You will need
- Paper drinking straws
- PVA glue
- Sticky tape
- Wooden skewers
- Bottle lids or wooden wheels
- Cardboard boxes
- Working wheels sheet
Before you begin
- You could ask everyone to collect bottle lids and boxes at home.
- Put all of the materials in one place (for example, on a big table) so everyone can see them easily.
- Everyone should look at the ‘Working wheels’ sheet, and the person leading the activity should help everyone understand the two different ways to make working wheels.
- Split into teams of six.
- Each team of six should talk about the sort of wheeled vehicle they’d like to make. For example, they could choose a car, a moon buggy, or an emergency service vehicle.
- Each team of six will build three versions of their vehicle, then choose one to enter into the final race. Each team of six should split into three pairs; each pair will make one vehicle.
- Each pair should think about their specific design (including how they’ll make their working wheels), and make a list of the materials they’ll need to build their vehicle.
- Each pair should visit the materials and take what they need. They should think about everyone else too, and make sure they leave plenty of materials for others.
- Each pair should start by making and testing their wheels. They can ask a helper to help them with the tricky bits (such as making holes and gluing).
- Each pair should make the main body of their vehicle.
- Each pair should attach their wheels to the main body of their vehicle. They should make sure they attach it in the right way, depending on the wheels they chose to make. Does their axle need to spin, or stay still?
- Each team should test all three of their finished models. It’s OK if they don’t work perfectly first time; part of model-making is finding problems and solving them. Everyone should work together and share ideas to make all of the vehicles as good as they can be.

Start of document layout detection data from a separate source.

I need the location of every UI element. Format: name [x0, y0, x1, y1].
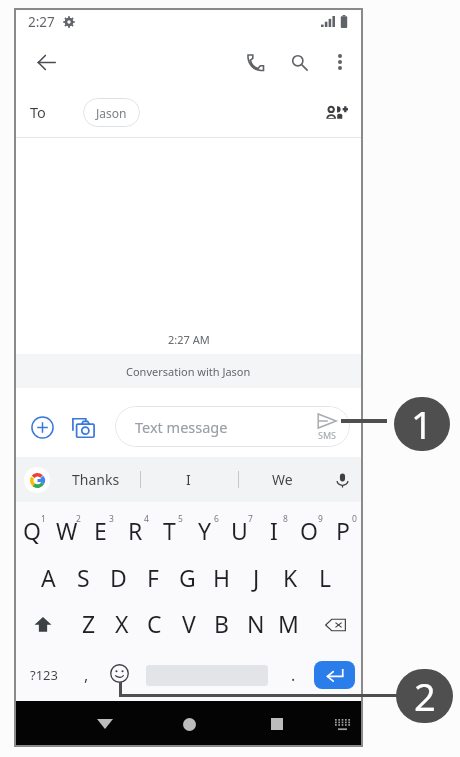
button[interactable]: Space: [139, 649, 283, 701]
staticText: Jason: [96, 105, 127, 121]
staticText: 2:27: [28, 13, 55, 31]
staticText: R: [128, 515, 143, 546]
staticText: F: [147, 562, 159, 593]
button[interactable]: L: [308, 553, 343, 602]
button[interactable]: Thanks: [54, 457, 138, 502]
button[interactable]: Call: [233, 40, 277, 84]
button[interactable]: Camera: [67, 411, 100, 444]
staticText: M: [278, 608, 299, 639]
button[interactable]: T: [152, 506, 187, 555]
staticText: K: [283, 562, 298, 593]
button[interactable]: U: [222, 506, 257, 555]
button[interactable]: Keyboard: [317, 701, 367, 747]
staticText: ,: [84, 664, 89, 686]
button[interactable]: D: [101, 553, 136, 602]
button[interactable]: ?123: [14, 649, 73, 701]
staticText: X: [115, 608, 129, 639]
staticText: T: [163, 515, 176, 546]
staticText: I: [270, 515, 278, 546]
staticText: C: [147, 608, 162, 639]
staticText: Q: [23, 515, 41, 546]
button[interactable]: Enter: [306, 649, 363, 701]
button[interactable]: X: [105, 599, 138, 648]
staticText: E: [94, 515, 107, 546]
staticText: L: [319, 562, 332, 593]
button[interactable]: I: [256, 506, 291, 555]
button[interactable]: S: [66, 553, 101, 602]
button[interactable]: V: [172, 599, 205, 648]
staticText: 7: [248, 513, 253, 525]
button[interactable]: Voice input: [329, 467, 355, 493]
button[interactable]: Attach: [26, 411, 59, 444]
button[interactable]: Back: [78, 701, 132, 747]
button[interactable]: P: [325, 506, 360, 555]
button[interactable]: Callout 2: [396, 669, 453, 723]
button[interactable]: R: [118, 506, 153, 555]
button[interactable]: C: [138, 599, 171, 648]
button[interactable]: Y: [187, 506, 222, 555]
button[interactable]: Emoji: [99, 649, 139, 701]
button[interactable]: ,: [73, 649, 99, 701]
button[interactable]: G: [170, 553, 205, 602]
button[interactable]: Callout 1: [394, 397, 450, 451]
button[interactable]: More options: [321, 43, 359, 81]
button[interactable]: Search: [277, 40, 321, 84]
button[interactable]: Q: [14, 506, 49, 555]
button[interactable]: Recents: [250, 701, 304, 747]
button[interactable]: Home: [162, 701, 216, 747]
staticText: Thanks: [72, 470, 120, 489]
staticText: V: [182, 608, 196, 639]
button[interactable]: Back: [24, 40, 68, 84]
button[interactable]: Text message: [115, 406, 350, 447]
staticText: P: [336, 515, 350, 546]
staticText: N: [247, 608, 265, 639]
staticText: Conversation with Jason: [126, 364, 251, 379]
staticText: .: [291, 664, 296, 686]
staticText: 2: [76, 513, 81, 525]
button[interactable]: J: [239, 553, 274, 602]
staticText: Text message: [135, 417, 228, 437]
button[interactable]: .: [282, 649, 304, 701]
button[interactable]: Jason: [83, 98, 140, 127]
staticText: W: [56, 515, 78, 546]
staticText: J: [253, 562, 260, 593]
button[interactable]: N: [239, 599, 272, 648]
staticText: 8: [283, 513, 288, 525]
staticText: 9: [318, 513, 323, 525]
button[interactable]: A: [31, 553, 66, 602]
staticText: O: [300, 515, 318, 546]
button[interactable]: M: [272, 599, 305, 648]
staticText: ?123: [30, 666, 58, 684]
staticText: 1: [41, 513, 46, 525]
button[interactable]: W: [49, 506, 84, 555]
staticText: B: [214, 608, 229, 639]
button[interactable]: O: [291, 506, 326, 555]
button[interactable]: I: [141, 457, 236, 502]
staticText: 3: [109, 513, 114, 525]
button[interactable]: B: [205, 599, 238, 648]
button[interactable]: Backspace: [306, 600, 364, 649]
staticText: I: [186, 470, 191, 489]
staticText: G: [179, 562, 196, 593]
staticText: SMS: [318, 429, 337, 441]
button[interactable]: K: [273, 553, 308, 602]
staticText: 5: [178, 513, 183, 525]
button[interactable]: Add people: [320, 95, 354, 129]
staticText: Y: [198, 515, 212, 546]
staticText: Z: [82, 608, 96, 639]
button[interactable]: H: [204, 553, 239, 602]
staticText: U: [231, 515, 248, 546]
button[interactable]: F: [135, 553, 170, 602]
staticText: A: [41, 562, 56, 593]
button[interactable]: We: [239, 457, 325, 502]
staticText: To: [30, 102, 46, 122]
staticText: 2: [414, 670, 436, 722]
staticText: We: [272, 470, 293, 489]
button[interactable]: Shift: [14, 600, 72, 649]
button[interactable]: E: [83, 506, 118, 555]
button[interactable]: Z: [72, 599, 105, 648]
staticText: H: [213, 562, 231, 593]
button[interactable]: Google: [24, 467, 50, 493]
staticText: 6: [214, 513, 219, 525]
staticText: S: [77, 562, 90, 593]
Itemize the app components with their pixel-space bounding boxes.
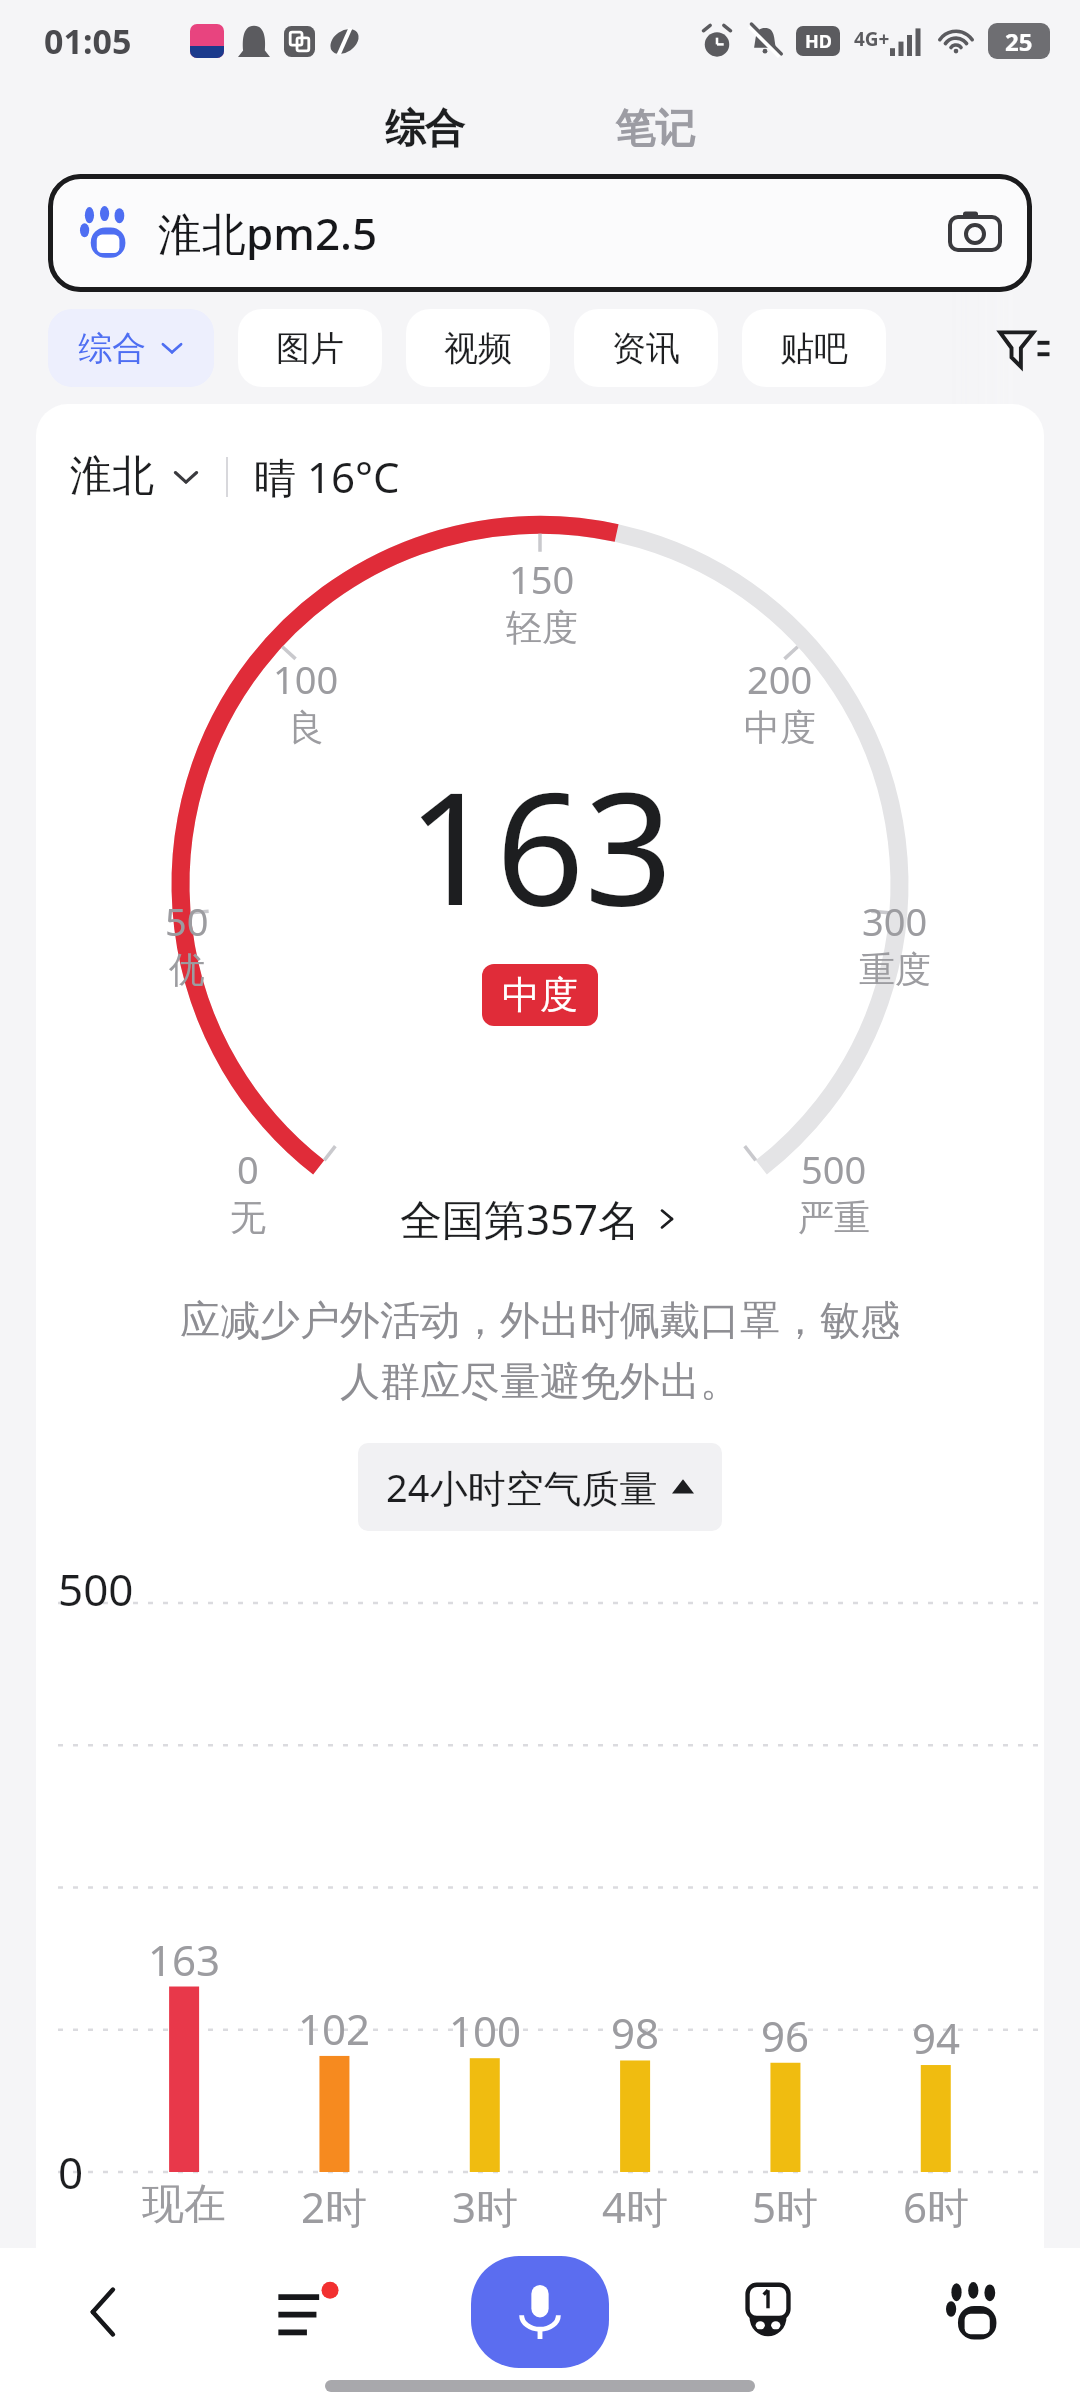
button[interactable]: 资讯 [574,309,718,387]
staticText: 0 [58,2142,84,2202]
staticText: 2时 [301,2178,368,2235]
staticText: 50 [165,895,209,947]
button[interactable]: 淮北pm2.5 [48,174,1032,292]
staticText: HD [805,29,832,54]
staticText: 500 [801,1143,867,1195]
staticText: 25 [1005,25,1033,58]
button[interactable]: 淮北 [70,450,200,503]
button[interactable]: Voice search [471,2256,609,2368]
staticText: 98 [611,2004,660,2061]
button[interactable]: 视频 [406,309,550,387]
staticText: 5时 [752,2178,819,2235]
staticText: 严重 [798,1195,870,1240]
staticText: 500 [58,1559,134,1619]
staticText: 贴吧 [780,327,848,370]
button[interactable]: 全国第357名 [400,1190,681,1247]
staticText: 良 [288,705,324,750]
staticText: 全国第357名 [400,1190,641,1247]
staticText: 中度 [744,705,816,750]
staticText: 轻度 [506,605,578,650]
staticText: 笔记 [615,103,695,153]
staticText: 重度 [859,947,931,992]
staticText: 无 [230,1195,266,1240]
staticText: 100 [449,2002,522,2059]
button[interactable]: 24小时空气质量 [358,1443,722,1531]
staticText: 图片 [276,327,344,370]
button[interactable]: 笔记 [585,93,725,163]
staticText: 3时 [452,2178,519,2235]
staticText: 视频 [444,327,512,370]
staticText: 102 [298,2000,371,2057]
staticText: 163 [407,739,673,950]
button[interactable]: 综合 [355,93,495,163]
button[interactable]: Filter [988,312,1060,384]
staticText: 94 [912,2009,961,2066]
staticText: 现在 [142,2178,226,2231]
button[interactable]: Menu [207,2248,415,2376]
staticText: 24小时空气质量 [386,1461,658,1513]
staticText: 淮北pm2.5 [158,203,378,263]
button[interactable]: 贴吧 [742,309,886,387]
staticText: 300 [862,895,928,947]
staticText: 150 [509,553,575,605]
button[interactable]: 图片 [238,309,382,387]
button[interactable]: Back [0,2248,207,2376]
staticText: 优 [169,947,205,992]
staticText: 综合 [385,103,465,153]
staticText: 资讯 [612,327,680,370]
button[interactable]: 综合 [48,309,214,387]
staticText: 综合 [78,327,146,370]
staticText: 200 [747,653,813,705]
staticText: 淮北 [70,450,154,503]
staticText: 6时 [903,2178,970,2235]
staticText: 0 [237,1143,259,1195]
staticText: 中度 [502,971,578,1019]
staticText: 应减少户外活动，外出时佩戴口罩，敏感 人群应尽量避免外出。 [64,1295,1016,1407]
staticText: 晴 16°C [254,448,400,505]
staticText: 96 [761,2007,810,2064]
button[interactable]: Profile [872,2248,1080,2376]
staticText: 01:05 [44,18,132,64]
staticText: 100 [273,653,339,705]
staticText: 4时 [602,2178,669,2235]
button[interactable]: Camera search [946,204,1004,262]
staticText: 4G+ [854,26,890,52]
button[interactable]: Tabs [664,2248,872,2376]
staticText: 163 [148,1931,221,1988]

- Each team should decide which of their three vehicles they’ll enter in the final race. They should choose the one they think will be fastest.
- Each team should choose one person to race the team’s model. Everyone else should watch the race as a spectator, and cheer on their team.
- The person leading the game should set up the race. They may mark a start line using chalk or masking tape, or they could even make a ramp for everyone’s vehicles to travel down.
- Racers should take it in turns to set their vehicles off. If there’s a ramp, everyone should let their car go from the same height. If there isn’t a ramp, everyone should give their car one push from behind a start line.
- The person leading the game should measure how far all of the vehicles have travelled.
- Everyone should repeat steps three and four so each vehicle has three attempts.
- The person leading the game should compare each vehicle’s best attempt. The one that travelled the furthest is the winner.
This activity needed everyone to problem solve. Designing and testing models is a great time to practice understanding problems, thinking about all of the options, then finding a solution. Did anyone have any problems when they were making or testing their vehicles? What did they do to solve the problems? It can be really frustrating when things don’t go quite right, so it’s great if people kept going and gave it another go.
This activity also needed everyone to be a team player. In a good team, everyone has a role to play. Everyone should say one thing they helped with, and one thing someone else in their team was really good at. People’s ideas may include cutting, sticking, decorating, coming up with ideas, testing the model, or making sure no one was left out. Different people are better at different things, and the best teams are the ones where everyone uses their skills. Teams also had a tricky decision to make when they chose which vehicle to enter in the final race. How did teams make the decision? It can be difficult to work in a team to achieve a goal, so well done to everyone who did their best.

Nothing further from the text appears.